N. 01232/2017 REG.RIC.
REPUBBLICA ITALIANA
IN NOME DEL POPOLO ITALIANO
Il Tribunale Amministrativo Regionale per la Sicilia
sezione staccata di Catania (Sezione Quarta)
ha pronunciato la presente
SENTENZA
sul ricorso numero di registro generale 1232 del 2017, proposto da
-OMISSIS-, rappresentato e difeso dall'avv.

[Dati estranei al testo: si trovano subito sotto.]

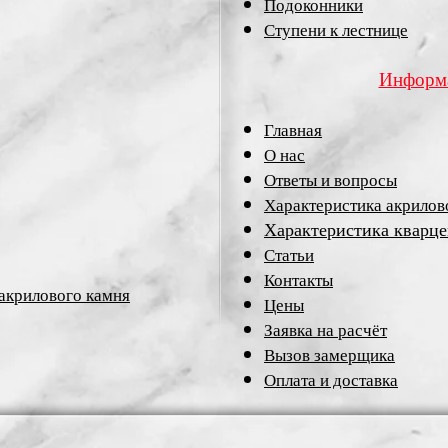
Подоконники
Ступени к лестнице
Информа
Главная
О нас
Ответы и вопросы
Характеристика акрилов
Характеристика кварце
Статьи
Контакты
 акрилового камня
Цены
Заявка на расчёт
Вызов замерщика
Оплата и доставка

E L, con domicilio eletto presso il suo studio in Catania, via Vincenzo Giuffrida 37;
contro
Ministero dell'Interno - Questura Catania, in persona del Ministro pro tempore , rappresentato e difeso ex lege dall'Avvocatura dello Stato, con domicilio in Catania, via Vecchia Ognina, 149;
per l'annullamento
del decreto di revoca della licenza al porto di fucile per uso caccia e relativo libretto, emesso dalla Questura di Catania il 26 aprile 2017 col numero cat. -OMISSIS-, nonché di ogni altro atto presupposto connesso e/o consequenziale, ivi compreso, ove occorra, la comunicazione del avvio di procedimento del 3 marzo 2017 numero Cat. 6F/CONT/P.A.S.I./2017, nonché il connesso verbale di sequestro amministrativo emesso dalla Legione dei Carabinieri di -OMISSIS- il 27 giugno 2016.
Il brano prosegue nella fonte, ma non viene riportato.